What we learned building a Rust runtime for TypeScript

(encore.dev)

83 points | by vinhnx 5 days ago ago

19 comments

  • owenpalmer 2 days ago ago

    I can't seem to tell exactly what they built. They call it a runtime, but they're using NodeJS?

    Did they implement a transpiler in Rust?

    They also seem to be calling Rust from JS, but not through wasm...

    They seem to be doing something with Rust and http, but they're also just using "Pingora"...

    Additionally, their homepage is about 20 fps while scrolling on my phone (pixel 4a, brave)

    I would honestly love for someone to explain to me wtf is going on.

    • wmf 2 days ago ago

      Looks like a Node.js wrapper.

  • caditinpiscinam 2 days ago ago

    UI note in case the creators of this site are reading: having a right-click on the site logo open a special logo-download menu is probably the wrong choice.
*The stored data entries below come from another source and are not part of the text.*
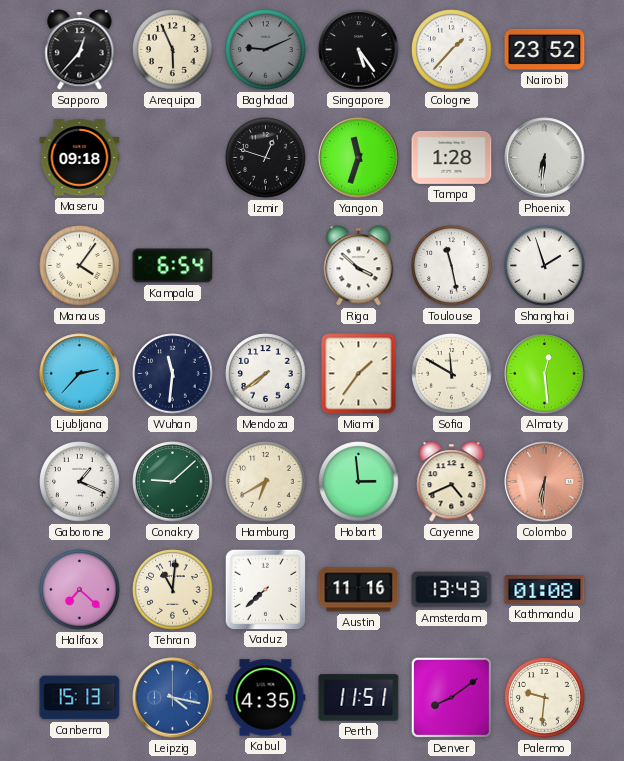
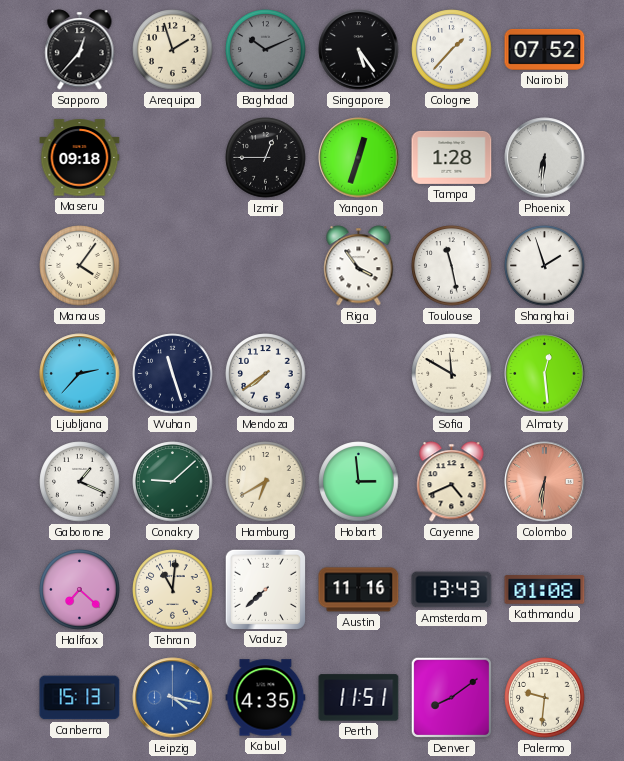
Arequipa: 5:56 -> 1:57
Baghdad: 9:11 -> 10:11
Nairobi: 23:52 -> 07:52
Izmir: 12:48 -> 12:45
Yangon: 11:33 -> 12:33
Kampala: 6:54 -> none
Riga: 3:52 -> 3:54
Wuhan: 11:31 -> 11:27
Miami: 1:36 -> none
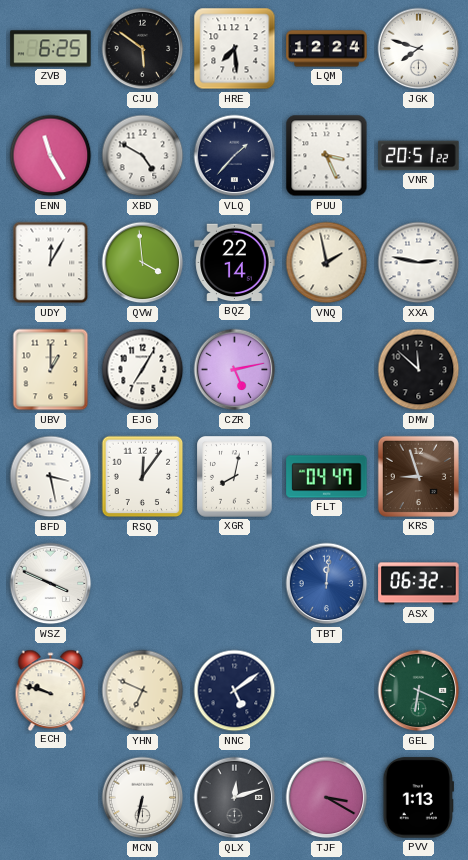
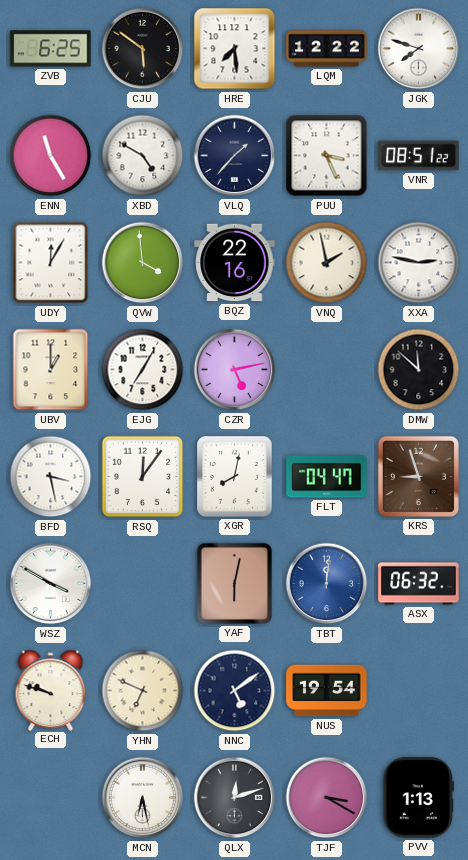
LQM: 12:24 -> 12:22
VNR: 20:51 -> 08:51
BQZ: 22:14 -> 22:16
WSZ: 3:49 -> 3:50
YAF: none -> 6:02
NUS: none -> 19:54
GEL: 6:19 -> none
MCN: 6:32 -> 6:28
If I right click on your site logo it's because I want to open your homepage in a new tab while keeping the original blog post open. The current behavior is unexpected and makes it hard to navigate the site.

    • airstrike 2 days ago ago

      Ctrl+Click or Cmd+Click to open in a new tab?

      I for one loved the context menu on logos

  • a day ago ago
    [deleted]
  • jauntywundrkind 2 days ago ago

    Very side note, but really liking seeing Elysia so close to the top on the benchmark list.

    I've been using it, and pointing my LLM's to it as example code, because it's type system is so so much better than Hono's. https://elysiajs.com/

    I didn't know that it was also flipping fast as frell. (Encore's benchmark is showing them as faster still, of course!)

    • speak_on 2 days ago ago

      Type system via a single schema looks similar to Hono+OpenApi+RPC, or is there a different advantage?

      • pier25 2 days ago ago

        Maybe I'm wrong but it seems more like Hono+Zod

        • speak_on 2 days ago ago

          The parts where responses have schema-consistent types (OpenApi) and the same types can be used on the client without extra work (RPC) are outside of Zod.

    • pier25 2 days ago ago

      > because it's type system is so so much better than Hono's

      Can you elaborate?

  • xbar 2 days ago ago

    I like the seeing the avoidance of generics hell. Traitsmaxxing.

  • mavelikara 21 hours ago ago

    What is meant by snapshot testing in this context?

  • 2 days ago ago
    [deleted]
  • waterTanuki 2 days ago ago

    > First, we knew we wanted to extend Encore to more languages over time, and we'd seen projects like Prisma and Pydantic successfully use a Rust core with bindings into Node.js and Python respectively.

    On an unrelated note Prisma decided to rewrite their Rust core in Typescript. https://www.prisma.io/blog/from-rust-to-typescript-a-new-cha...

    • pjmlp a day ago ago

      Because in real life deployments, outside of winning benchmarking charts, a JIT is fast enough, and the burden of multiple languages cake layer isn't worth the trouble.

      Thanks for sharing the link.

      • re-thc a day ago ago

        > outside of winning benchmarking charts

        Prisma didn’t win the benchmark charts either.

        • pjmlp a day ago ago

          Yes, and?

          That was the point, delivering business value within a specific set of KPIs makes more sense than winning benchmarks, if the outcome remains the same.